**THE TASK**
When you copy the entries, keep every word exactly as it is and drop the images.
[SUPPLIED DATA Boundary: Start]
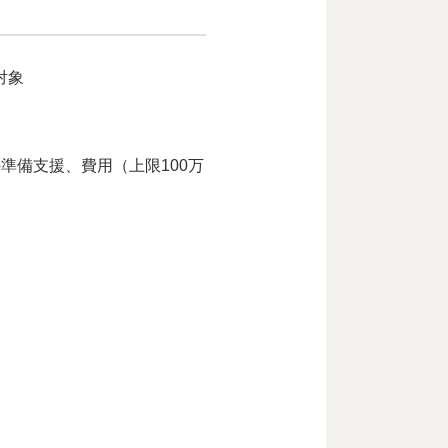
対象
準備支援、費用（上限100万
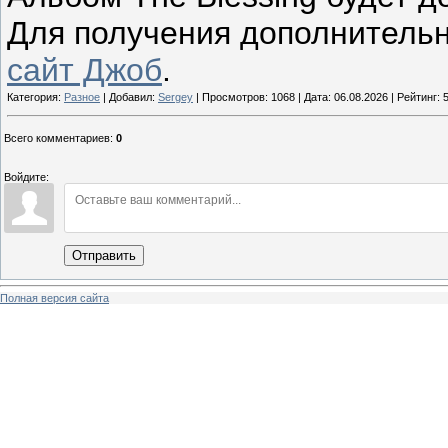
Для получения дополнитель
сайт Джоб
.
Категория:
Разное
| Добавил:
Sergey
| Просмотров: 1068 | Дата:
06.08.2026
| Рейтинг: 5
Всего комментариев
:
0
Войдите:
Отправить
Полная версия сайта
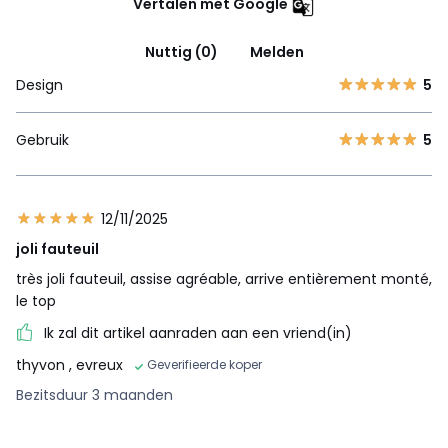
Vertalen met Google
Nuttig (0)
Melden
Design
5
Gebruik
5
12/11/2025
joli fauteuil
très joli fauteuil, assise agréable, arrive entièrement monté,
le top
Ik zal dit artikel aanraden aan een vriend(in)
thyvon
, evreux
Geverifieerde koper
Bezitsduur 3 maanden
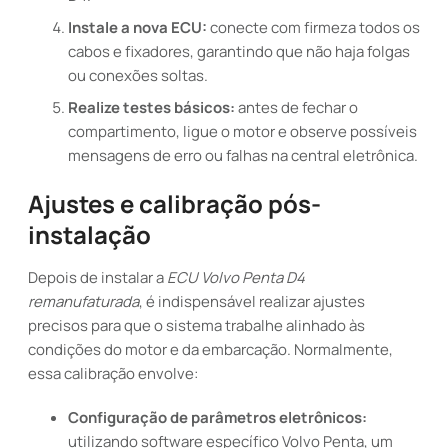
Instale a nova ECU:
conecte com firmeza todos os
cabos e fixadores, garantindo que não haja folgas
ou conexões soltas.
Realize testes básicos:
antes de fechar o
compartimento, ligue o motor e observe possíveis
mensagens de erro ou falhas na central eletrônica.
Ajustes e calibração pós-
instalação
Depois de instalar a
ECU Volvo Penta D4
remanufaturada
, é indispensável realizar ajustes
precisos para que o sistema trabalhe alinhado às
condições do motor e da embarcação. Normalmente,
essa calibração envolve:
Configuração de parâmetros eletrônicos:
utilizando software específico Volvo Penta, um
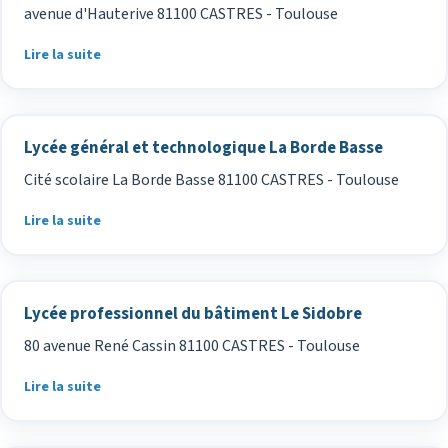
avenue d'Hauterive 81100 CASTRES - Toulouse
Lire la suite
Lycée général et technologique La Borde Basse
Cité scolaire La Borde Basse 81100 CASTRES - Toulouse
Lire la suite
Lycée professionnel du bâtiment Le Sidobre
80 avenue René Cassin 81100 CASTRES - Toulouse
Lire la suite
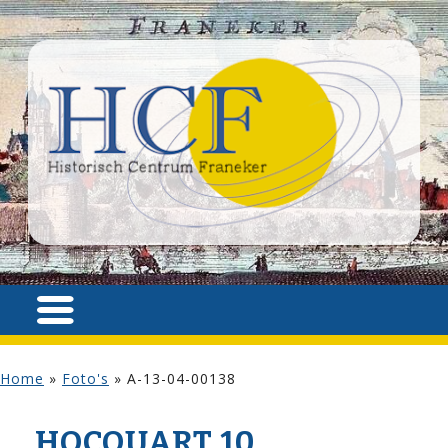
Home
»
Foto's
»
A-13-04-00138
HOCQUART 10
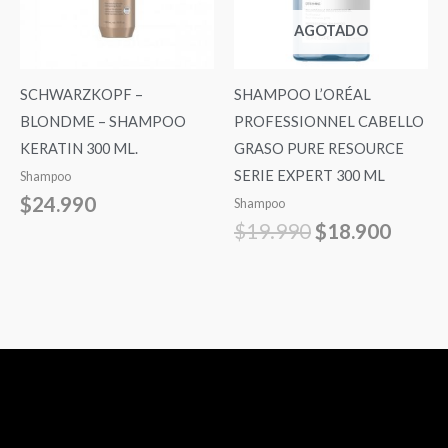
AGOTADO
SCHWARZKOPF –
SHAMPOO L’ORÉAL
BLONDME – SHAMPOO
PROFESSIONNEL CABELLO
KERATIN 300 ML.
GRASO PURE RESOURCE
SERIE EXPERT 300 ML
Shampoo
$
24.990
Shampoo
$
19.990
$
18.900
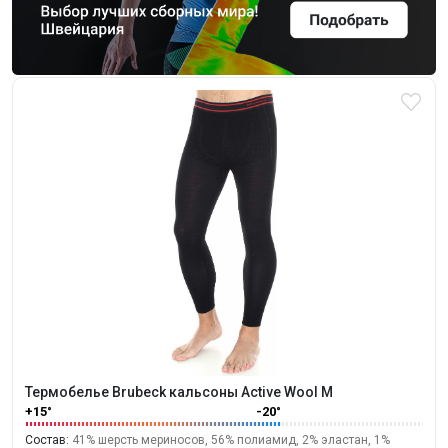
Термобелье Brubeck кальсоны Active Wool M
+15°
-20°
Состав:
41% шерсть мериносов, 56% полиамид, 2% эластан, 1%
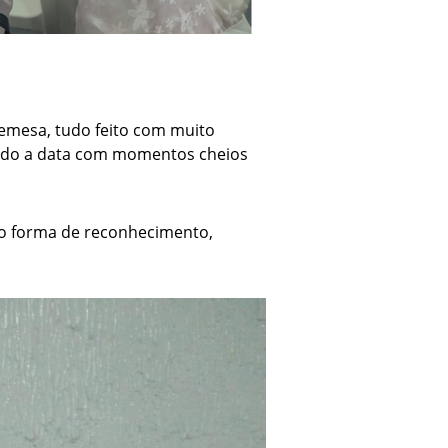
emesa, tudo feito com muito
ando a data com momentos cheios
o forma de reconhecimento,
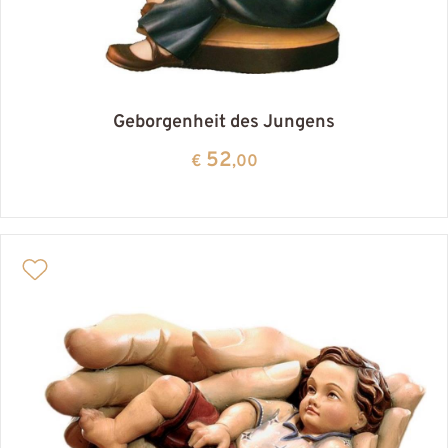
Geborgenheit des Jungens
52
€
,00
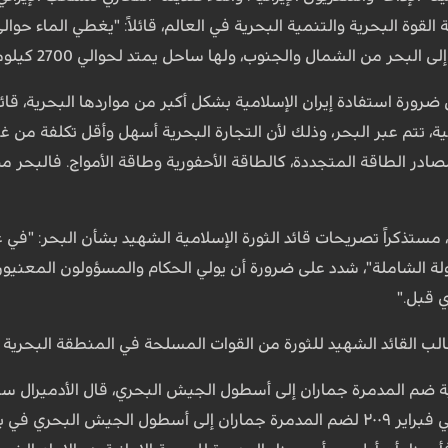
لبحر من الشمال والجنوب، ولها ساحل يمتد لحوالي 2700 كيلومتر".
مية، تتم عبر البحر، وذلك لأن التجارة البحرية أسهل وأقل تكلفة من غ
صادر الطاقة المتجددة، كالطاقة الأحفورية وطاقة الأمواج. فالبحر م
لدولة الشاملة"، شدد على ضرورة أن يولي الحكام والمسؤولون المعنيون
 قبل."
 القائد الشهيد للثورة من القوات المسلحة في المنطقة البحرية
 المدمرة جماران إلى أسطول الجيش البحري، قال الأدميرال سياري: "
لتدشين أمرٍ ما، وكان ذلك في فبراير ٢٠٠٩ لضم المدمرة جماران إلى أسطول 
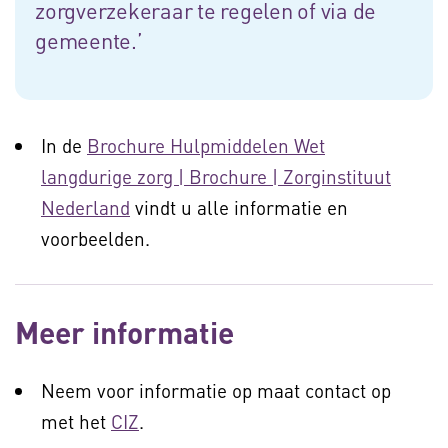
zorgverzekeraar te regelen of via de
gemeente.’
In de
Brochure Hulpmiddelen Wet
langdurige zorg | Brochure | Zorginstituut
Nederland
vindt u alle informatie en
voorbeelden.
Meer informatie
Neem voor informatie op maat contact op
met het
CIZ
.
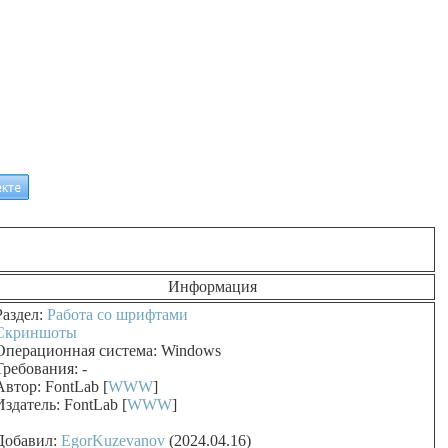
Информация
Раздел:
Работа со шрифтами
Скриншоты
Операционная система: Windows
Требования: -
Автор: FontLab [
WWW
]
Издатель: FontLab [
WWW
]
Добавил:
EgorKuzevanov
(2024.04.16)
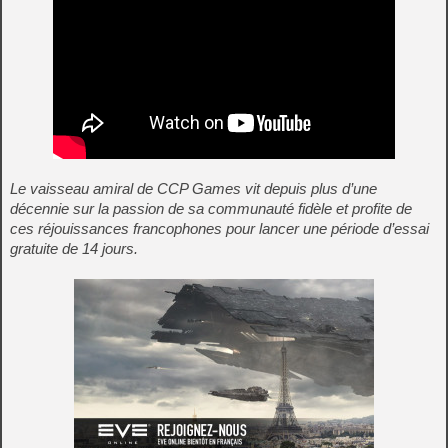
Le vaisseau amiral de CCP Games vit depuis plus d’une
décennie sur la passion de sa communauté fidèle et profite de
ces réjouissances francophones pour lancer une période d’essai
gratuite de 14 jours.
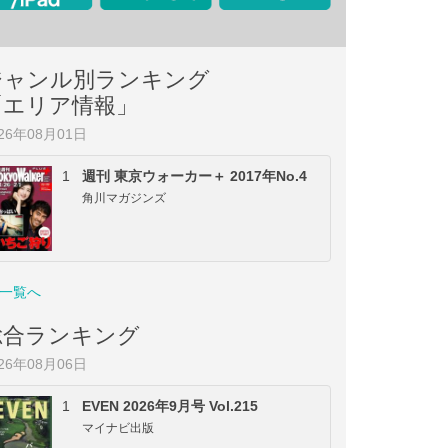
ジャンル別ランキング
「エリア情報」
026年08月01日
1
週刊 東京ウォーカー＋ 2017年No.4
角川マガジンズ
一覧へ
総合ランキング
026年08月06日
1
EVEN 2026年9月号 Vol.215
マイナビ出版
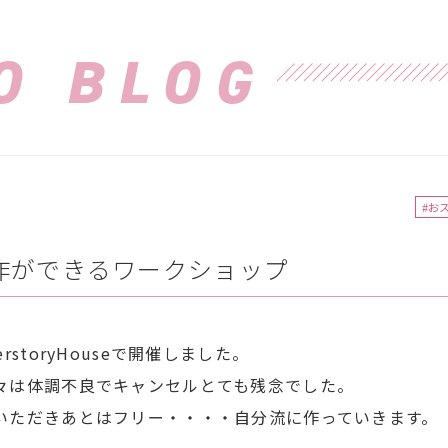
O BLOG
#お
作ができるワークショップ
rstoryHouseで開催しました。
々は体調不良でキャンセルとても残念でした。
いただきあとはフリー・・・・自分流に作っていきます。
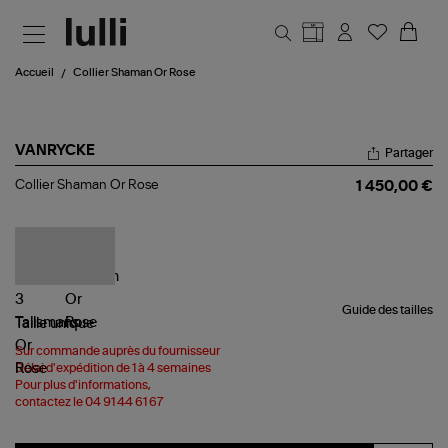
Aller au contenu principal
Accueil
Collier Shaman Or Rose
VANRYCKE
Partager
Collier
Collier Shaman Or Rose
1 450,00 €
Shaman
Or
Rose
Guide des tailles
Taille
unique
Sur commande auprès du fournisseur
Délai d'expédition de 1 à 4 semaines
Pour plus d'informations,
contactez le 04 91 44 61 67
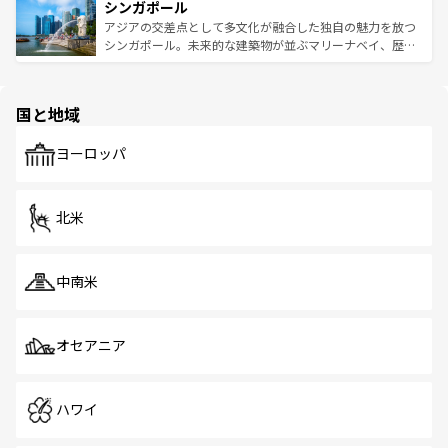
参照してほしい。
シンガポール
激する。気候は一年中温暖で、どの季節にも異なる楽しみ
み、どこを訪れても感動するはず。観光スポットが密集し
が待っている。親しみやすいタイの人々、仏教を中心とし
ており、効率よく見どころを回れるのも魅力。息をのむよ
アジアの交差点として多文化が融合した独自の魅力を放つ
た文化、そして多様な観光資源が、訪れる旅人を魅了し続
うな絶景から文化的な体験まで、香港を存分に楽しみ尽く
シンガポール。未来的な建築物が並ぶマリーナベイ、歴史
ける。 なお、新着のタイ情報は
コンテンツ一覧
を参照して
そう。 なお、新着の香港情報は
コンテンツ一覧
を参照して
と伝統を感じられるエスニックタウン、多数の緑豊かな公
ほしい。
ほしい。
園や自然保護区など、自然が調和した近代的な景観と文化
の多様性あふれるカラフルな町は、どこを歩いても新しい
国と地域
発見がある。さらに、治安のよさや充実した公共交通機関
も、旅行者にとっては魅力的なポイント。グルメも豊富
で、ホーカーズは地元の風情を楽しめる外せないスポット
ヨーロッパ
だ。訪れる人を飽きさせないシンガポールで、多様な魅力
を体感しよう。 なお、新着のシンガポール情報は
コンテン
ツ一覧
を参照してほしい。
北米
中南米
オセアニア
ハワイ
[SUPPLIED DATA Boundary: End]
**EXERCISE RESPONSE**
対象
準備支援、費用（上限100万
Для получения дополнитель
сайт Джоб
.
Категория:
Разное
| Добавил:
Sergey
| Просмотров: 1068 | Дата:
06.08.2026
| Рейтинг: 5
Всего комментариев
:
0
Войдите:
Отправить
Полная версия сайта
Vertalen met Google
Nuttig (0)
Melden
Design
5
Gebruik
5
12/11/2025
joli fauteuil
très joli fauteuil, assise agréable, arrive entièrement monté,
le top
Ik zal dit artikel aanraden aan een vriend(in)
thyvon
, evreux
Geverifieerde koper
Bezitsduur 3 maanden
Instale a nova ECU:
conecte com firmeza todos os
cabos e fixadores, garantindo que não haja folgas
ou conexões soltas.
Realize testes básicos:
antes de fechar o
compartimento, ligue o motor e observe possíveis
mensagens de erro ou falhas na central eletrônica.
Ajustes e calibração pós-
instalação
Depois de instalar a
ECU Volvo Penta D4
remanufaturada
, é indispensável realizar ajustes
precisos para que o sistema trabalhe alinhado às
condições do motor e da embarcação. Normalmente,
essa calibração envolve:
Configuração de parâmetros eletrônicos:
utilizando software específico Volvo Penta, um
avenue d'Hauterive 81100 CASTRES - Toulouse
Lire la suite
Lycée général et technologique La Borde Basse
Cité scolaire La Borde Basse 81100 CASTRES - Toulouse
Lire la suite
Lycée professionnel du bâtiment Le Sidobre
80 avenue René Cassin 81100 CASTRES - Toulouse
Lire la suite
Home
»
Foto's
»
A-13-04-00138
HOCQUART 10
AGOTADO
SCHWARZKOPF –
SHAMPOO L’ORÉAL
BLONDME – SHAMPOO
PROFESSIONNEL CABELLO
KERATIN 300 ML.
GRASO PURE RESOURCE
SERIE EXPERT 300 ML
Shampoo
$
24.990
Shampoo
$
19.990
$
18.900
Термобелье Brubeck кальсоны Active Wool M
+15°
-20°
Состав:
41% шерсть мериносов, 56% полиамид, 2% эластан, 1%
emesa, tudo feito com muito
ando a data com momentos cheios
o forma de reconhecimento,
Geborgenheit des Jungens
52
€
,00
لبحر من الشمال والجنوب، ولها ساحل يمتد لحوالي 2700 كيلومتر".
مية، تتم عبر البحر، وذلك لأن التجارة البحرية أسهل وأقل تكلفة من غ
صادر الطاقة المتجددة، كالطاقة الأحفورية وطاقة الأمواج. فالبحر م
لدولة الشاملة"، شدد على ضرورة أن يولي الحكام والمسؤولون المعنيون
 قبل."
 القائد الشهيد للثورة من القوات المسلحة في المنطقة البحرية
 المدمرة جماران إلى أسطول الجيش البحري، قال الأدميرال سياري: "
لتدشين أمرٍ ما، وكان ذلك في فبراير ٢٠٠٩ لضم المدمرة جماران إلى أسطول 
zorgverzekeraar te regelen of via de
gemeente.’
In de
Brochure Hulpmiddelen Wet
langdurige zorg | Brochure | Zorginstituut
Nederland
vindt u alle informatie en
voorbeelden.
Meer informatie
Neem voor informatie op maat contact op
met het
CIZ
.
Информация
Раздел:
Работа со шрифтами
Скриншоты
Операционная система: Windows
Требования: -
Автор: FontLab [
WWW
]
Издатель: FontLab [
WWW
]
Добавил:
EgorKuzevanov
(2024.04.16)
Le vaisseau amiral de CCP Games vit depuis plus d’une
décennie sur la passion de sa communauté fidèle et profite de
ces réjouissances francophones pour lancer une période d’essai
gratuite de 14 jours.
ジャンル別ランキング
「エリア情報」
026年08月01日
1
週刊 東京ウォーカー＋ 2017年No.4
角川マガジンズ
一覧へ
総合ランキング
026年08月06日
1
EVEN 2026年9月号 Vol.215
マイナビ出版
O BLOG
#お
作ができるワークショップ
rstoryHouseで開催しました。
々は体調不良でキャンセルとても残念でした。
いただきあとはフリー・・・・自分流に作っていきます。
Aller au contenu principal
Accueil
Collier Shaman Or Rose
VANRYCKE
Partager
Collier
Collier Shaman Or Rose
1 450,00 €
Shaman
Or
Rose
Guide des tailles
Taille
unique
Sur commande auprès du fournisseur
Délai d'expédition de 1 à 4 semaines
Pour plus d'informations,
contactez le 04 91 44 61 67
参照してほしい。
シンガポール
激する。気候は一年中温暖で、どの季節にも異なる楽しみ
み、どこを訪れても感動するはず。観光スポットが密集し
が待っている。親しみやすいタイの人々、仏教を中心とし
ており、効率よく見どころを回れるのも魅力。息をのむよ
アジアの交差点として多文化が融合した独自の魅力を放つ
た文化、そして多様な観光資源が、訪れる旅人を魅了し続
うな絶景から文化的な体験まで、香港を存分に楽しみ尽く
シンガポール。未来的な建築物が並ぶマリーナベイ、歴史
ける。 なお、新着のタイ情報は
コンテンツ一覧
を参照して
そう。 なお、新着の香港情報は
コンテンツ一覧
を参照して
と伝統を感じられるエスニックタウン、多数の緑豊かな公
ほしい。
ほしい。
園や自然保護区など、自然が調和した近代的な景観と文化
の多様性あふれるカラフルな町は、どこを歩いても新しい
国と地域
発見がある。さらに、治安のよさや充実した公共交通機関
も、旅行者にとっては魅力的なポイント。グルメも豊富
で、ホーカーズは地元の風情を楽しめる外せないスポット
ヨーロッパ
だ。訪れる人を飽きさせないシンガポールで、多様な魅力
を体感しよう。 なお、新着のシンガポール情報は
コンテン
ツ一覧
を参照してほしい。
北米
中南米
オセアニア
ハワイ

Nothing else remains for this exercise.